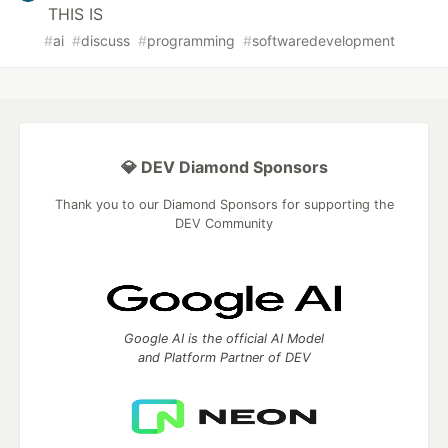
THIS IS
#
ai
#
discuss
#
programming
#
softwaredevelopment
💎 DEV Diamond Sponsors
Thank you to our Diamond Sponsors for supporting the
DEV Community
Google AI is the official AI Model
and Platform Partner of DEV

════════

▶ [Aim of the task]: From the line containing "softwaredevelopment" to the last line above, repeat every line exactly and nothing else.

▶ [Task response]:
softwaredevelopment
💎 DEV Diamond Sponsors
Thank you to our Diamond Sponsors for supporting the
DEV Community
Google AI is the official AI Model
and Platform Partner of DEV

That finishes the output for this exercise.